Chapter 10
Strictness, Macros and Efficiency
|
|
Programming in a functional language means that one should focus on algorithms and without worrying about all kinds of efficiency details. However, when large applications are being written it may happen that this attitude results in a program that is unacceptably inefficient in time and/or space.
In this Chapter we explain several kinds of annotations and directives that can be defined in Clean. These annotations and directives are designed to give the programmer some means to influence the time and space behavior of Clean applications.
Clean is by default a lazy language: applications will only be evaluated when their results are needed for the final outcome of the program. However, lazy evaluation is in general not very efficient. It is much more efficient to compute function arguments in advance (strict evaluation) when it is known that the arguments will be used in the function body. By using strictness annotations in type definitions the evaluation order of data structures and functions can be changed from lazy to strict. This is explained in Section 10.1.
One can define constant graphs on the global level also known as Constant Applicative Forms (see Section 10.2). Unlike constant functions, these constant graphs are shared such that they are computed only one. This generally reduces execution time possibly at the cost of some heap space needed to remember the shared graph constants.
Macro’s (Section 10.3) are special functions that will already be substituted (evaluated) at compile-time. This generally reduces execution time (the work has already been done by the compiler) but it will lead to an increase of object code.
Clean uses by default a lazy evaluation strategy: a redex is only evaluated when it is needed to compute the final result. Some functional languages (e.g. ML, Harper et al.) use an eager (strict) evaluation strategy and always evaluate all function arguments in advance.
Lazy evaluation has the following advantages (+) / disadvantages (-) over eager (strict) evaluation:
• only those computations which contribute to the final result are computed (for some algorithms this is a clear advantage while it generally gives a greater expressive freedom);
• one can work with infinite data structures (e.g. [1..]);
• it is unknown when a lazy expression will be computed (disadvantage for debugging, for controlling evaluation order);
• strict evaluation is in general much more efficient, in particular for objects of basic types, non-recursive types and tuples and records which are composed of such types;
-/+ in general a strict expression (e.g. 2 + 3 + 4) takes less space than a lazy one, however, sometimes the other way around (e.g. [1..1000]);
Each expression in a function definition is considered to be either strict (appearing in a strict context: it has to be evaluated to strong root normal form) or lazy (appearing in a lazy context : not yet to be evaluated to strong root normal form) The following rules specify whether or not a particular expression is lazy or strict:
• a non-variable pattern is strict;
• an expression in a guard is strict;
• the expressions specified in a strict let-before expression are strict;
• the root expression is strict;
• the arguments of a function or data constructor in a strict context are strict when these arguments are being annotated as strict in the type definition of that function (manually or automatically) or in the type definition of the data constructor;
• all the other expressions are lazy.
Evaluation of a function will happen in the following order: patterns, guard, expressions in a strict let before expression, root expression (see also 3.1).

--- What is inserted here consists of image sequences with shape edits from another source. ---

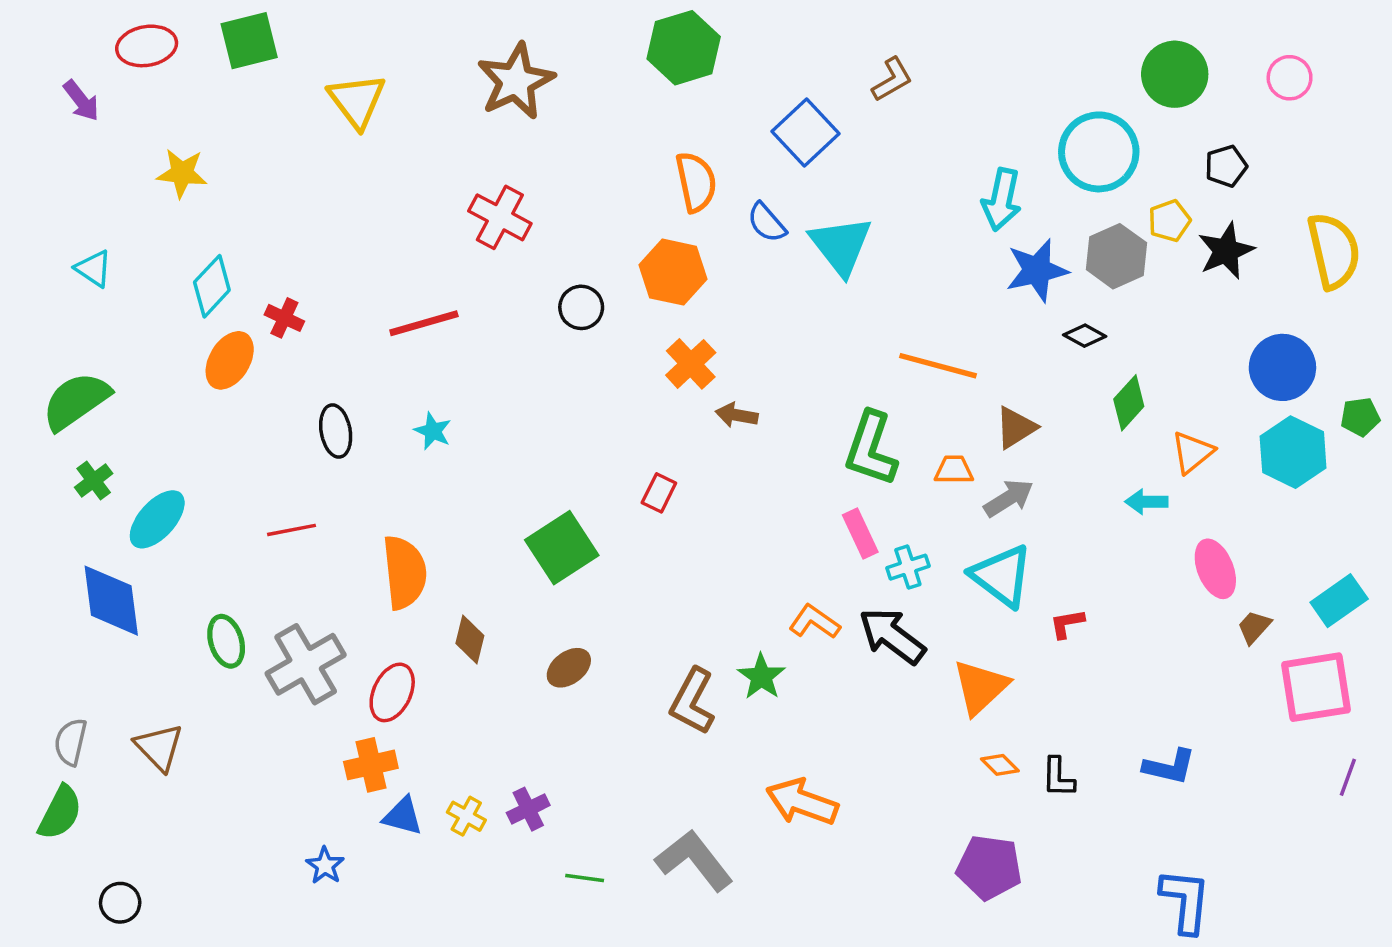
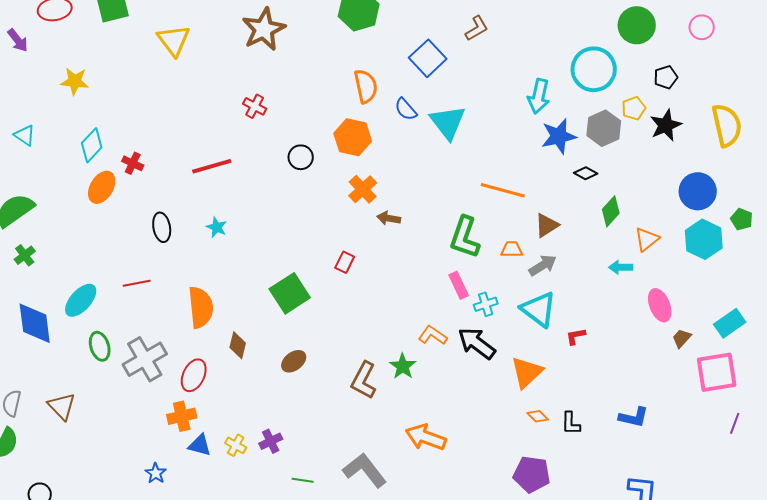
red cross: (500, 217) -> (255, 106), size x0.7
green pentagon: (1360, 417) -> (742, 219), turned 30
cyan ellipse: (157, 519) -> (81, 300), moved

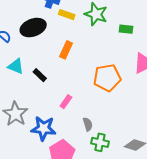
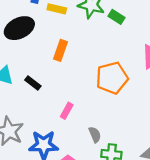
green rectangle: (126, 29) -> (116, 17), moved, turned 32

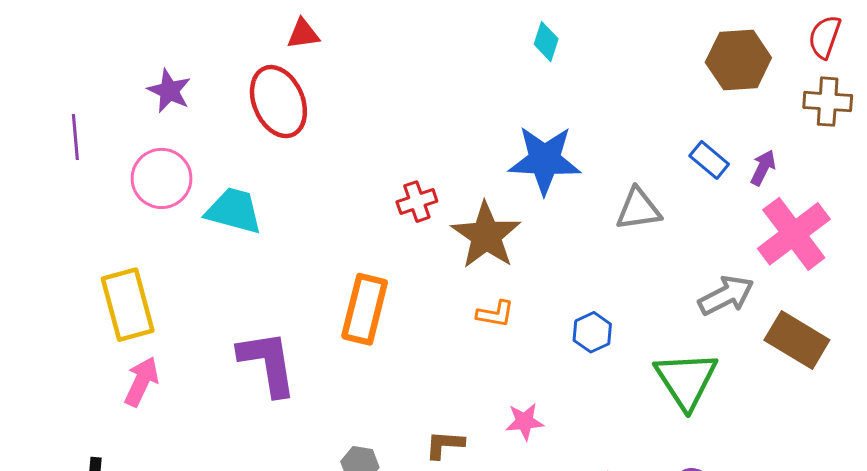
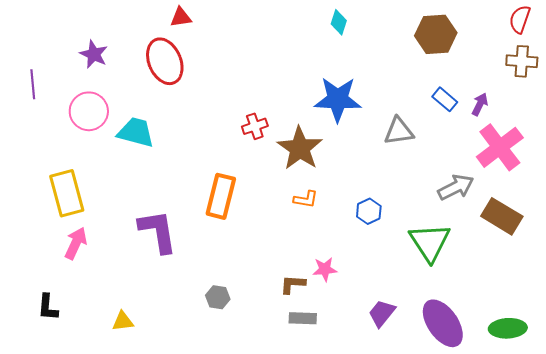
brown hexagon: (738, 60) -> (436, 34), moved
brown L-shape: (445, 445) -> (293, 284), moved

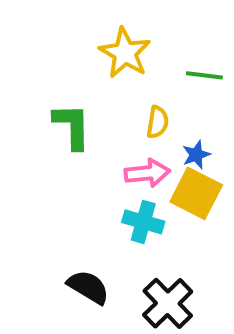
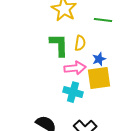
green L-shape: (72, 126) -> (59, 45), moved
yellow square: (196, 193) -> (99, 78), turned -35

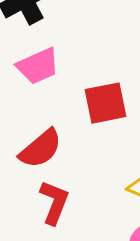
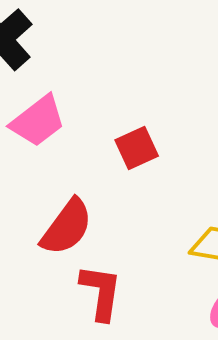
red square: (106, 103) -> (137, 148), size x0.7

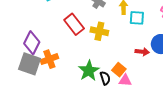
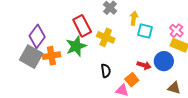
orange square: (119, 70) -> (132, 80), moved
green star: (89, 71) -> (76, 46), moved
black semicircle: (105, 78) -> (106, 71), moved

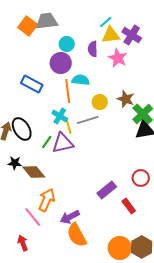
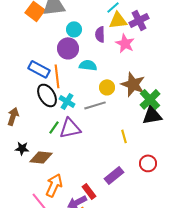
purple cross: (132, 35) -> (139, 20), turned 30
orange line: (68, 91) -> (57, 76), moved
brown star: (126, 99) -> (133, 84), size x1.4
yellow line: (69, 127) -> (124, 136), moved
black ellipse: (22, 129) -> (47, 95), moved
brown diamond: (34, 172) -> (41, 157), turned -45
red rectangle: (129, 206) -> (89, 191), moved

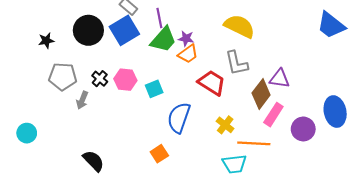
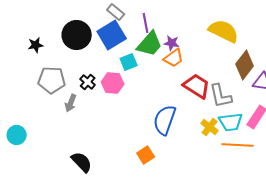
gray L-shape: (236, 63) -> (221, 96), moved
cyan square: (154, 89) -> (129, 62), moved
brown diamond: (261, 94) -> (245, 65), moved
cyan trapezoid: (234, 164) -> (231, 122), moved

The space occupied by Clean structures depend on the kind of structures one is using, but also depends on whether these data structures appear in a strict or in a lazy context. To understand this one has to have some knowledge about the basic implementation of Clean (see Plasmeijer and Van Eekelen, 1993).
Graphs (see Chapter 1) are stored in a piece of memory called the heap. The amount of heap space needed highly depends on the kind of data structures that are in use. Graph structures that are created in a lazy context can occupy more space than graphs created in a strict context. The garbage collector in the run-time system of Clean automatically collects graphs that are not being used. The arguments of functions being evaluated are stored on a stack. There are two stacks: the A-stack, which contains references to graph nodes stored in the heap and the BC-stack which contains arguments of basic type and return addresses. Data structures in a lazy context are passed via references on the A-stack. Data structures of the basic types (Int, Real, Char or Bool) in a strict context are stored on the B-stack or in registers. This is also the case for these strict basic types when they are part of a record or tuple in a strict context.

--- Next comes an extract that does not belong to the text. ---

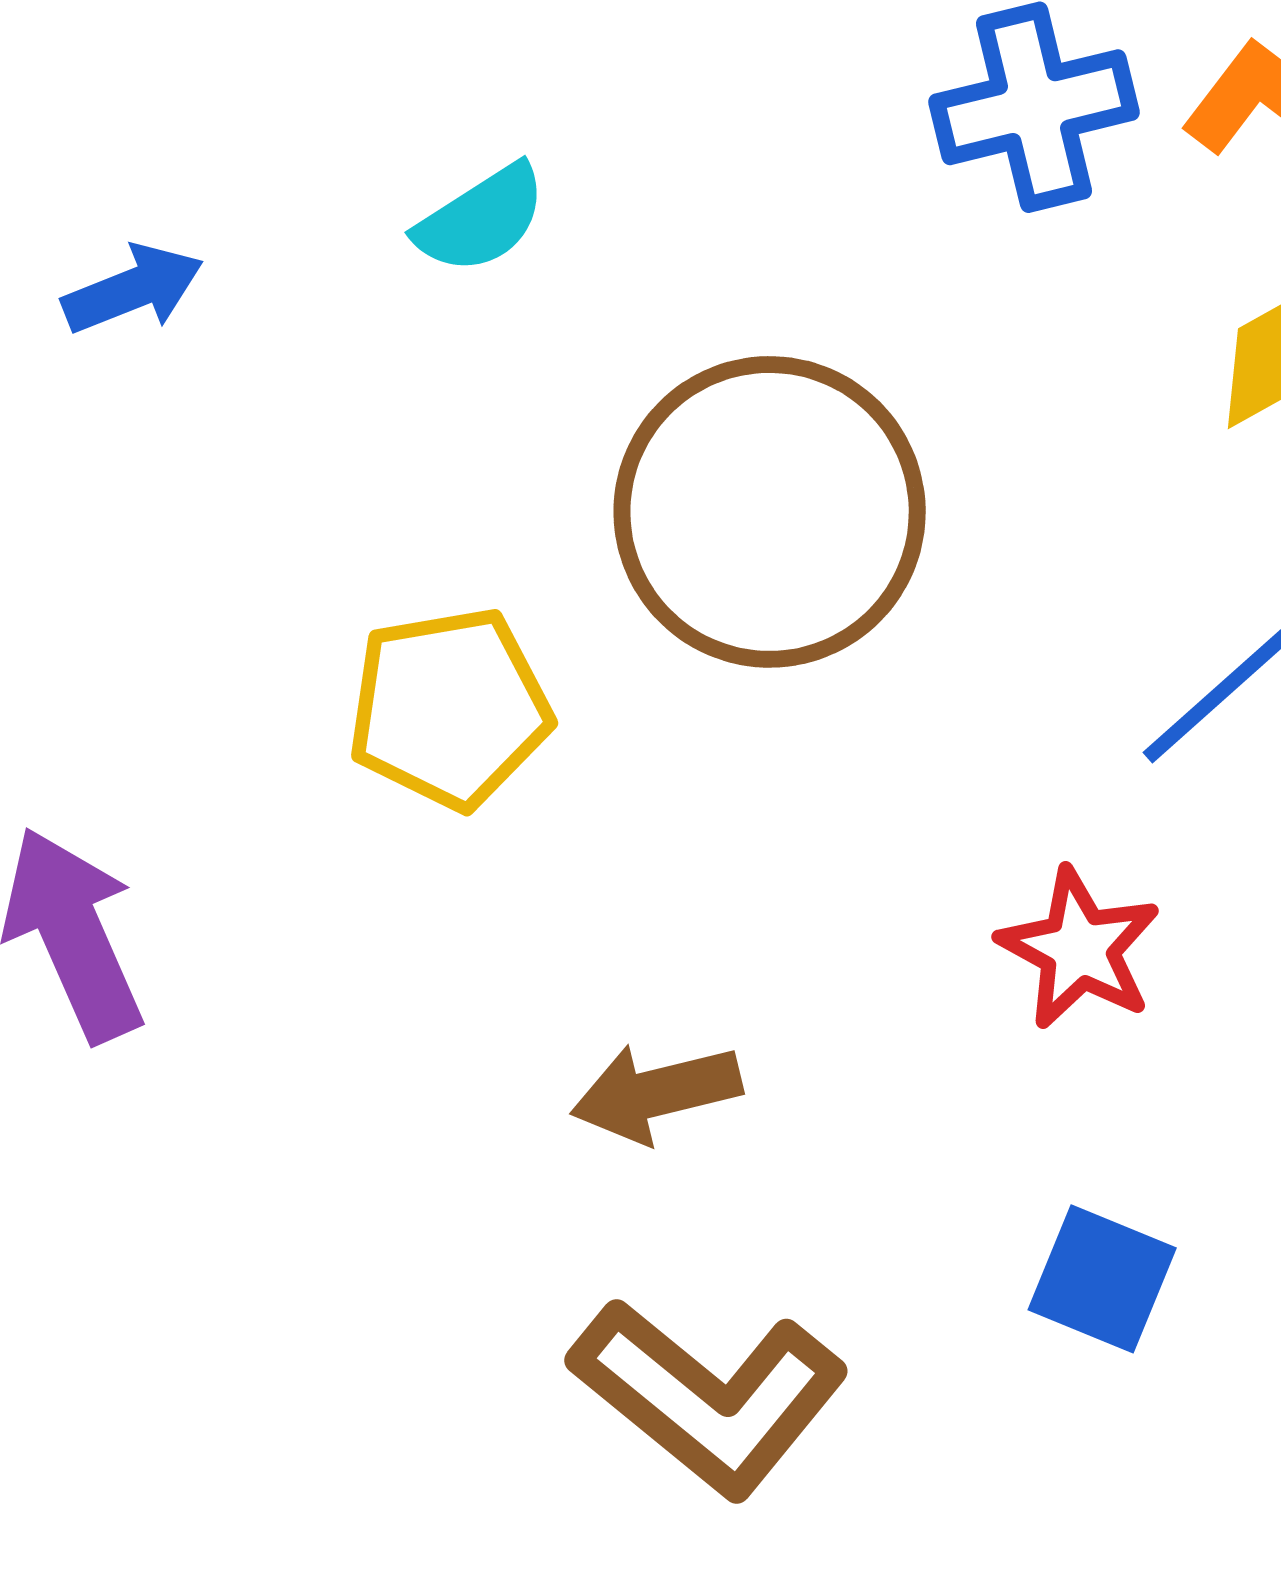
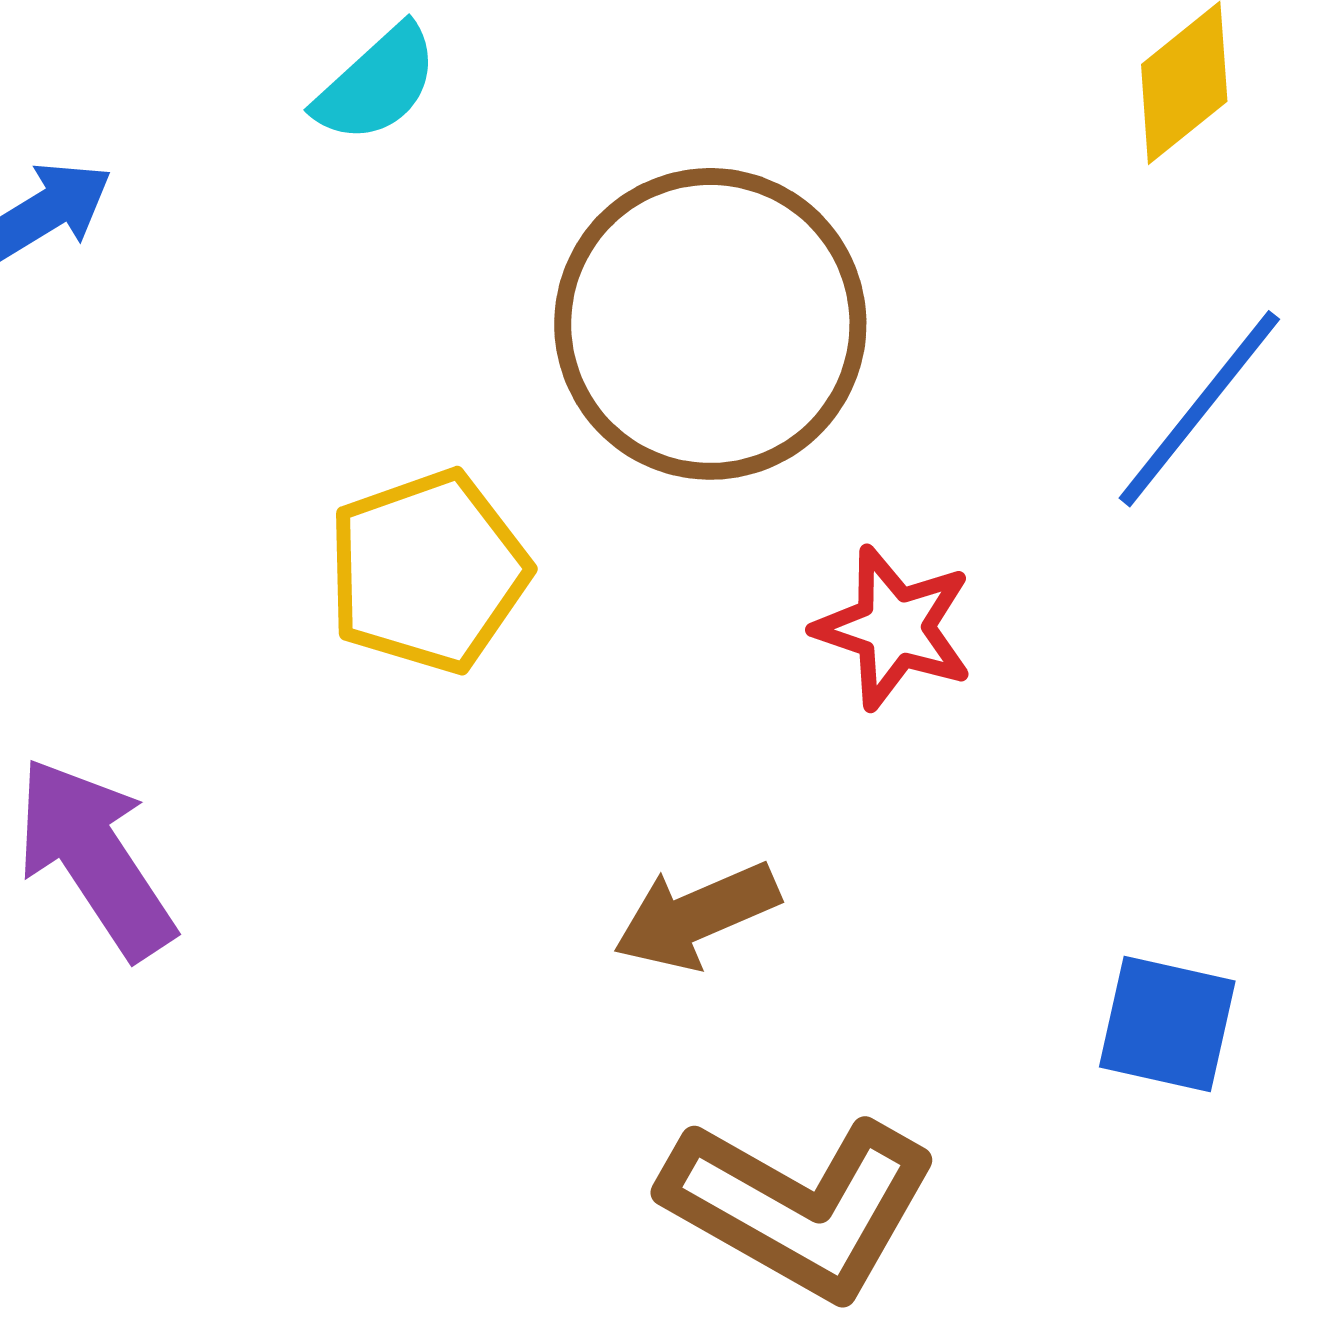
red star: (1079, 949) -> (894, 628), moved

Data structures living on the B-stack are passed unboxed. They consume less space (because they are not part of a node) and can be treated much more efficiently. When a function is called in a lazy context its data structures are passed in a graph node (boxed). The amount of space occupied is also depending on the arity of the function.
In the table below the amount of space consumed in the different situations is summarised (for the lazy as well as for the strict context). For the size of the elements one can take the size consumed in a strict context.
Type |
Arity |
Lazy context (bytes) |
Strict context (bytes) |
Comment |
Int, Bool |
- |
8 |
4 |
|
Int (0≤n≤32), Char |
- |
- |
4 |
node is shared |
Real |
- |
12 |
8 |
|
Small Record |
n |
4 + S size elements |
S size elements |
total length≤12 |
Large Record |
n |
8 + S size elements |
S size elements |
|
Tuple |
2 |
12 |
S size elements |
|
|
>2 |
8 + 4*n |
S size elements |
|
{a} |
n |
20 + 4*n |
12 + 4*n |
|
!Int |
n |
20 + 4*n |
12 + 4*n |
|
!Bool,!Char |
n |
20 + 4*ciel(n/4) |
12 + 4*ciel(n/4) |
|
!Real |
n |
20 + 8*n |
12 + 8*n |
|
!Tuple, !Record |
n |
20 + size rec/tup*n |
12 + size rec/tup*n |
|
Hnf |
0 |
- |
4 + size node |
node is shared |
|
1 |
8 |
4 + size node |
|
|
2 |
12 |
4 + size node |
also for [a] |
|
>2 |
8 + 4*n |
4 + size node |
|
Pointer to node |
- |
4 |
4 |
|
Function |
0,1,2 |
12 |
- |
|
|
>3 |
4 + 4*n |
- |
|
Strict arguments of functions can sometimes be handled much more efficiently than lazy arguments, in particular when the arguments are of basic type.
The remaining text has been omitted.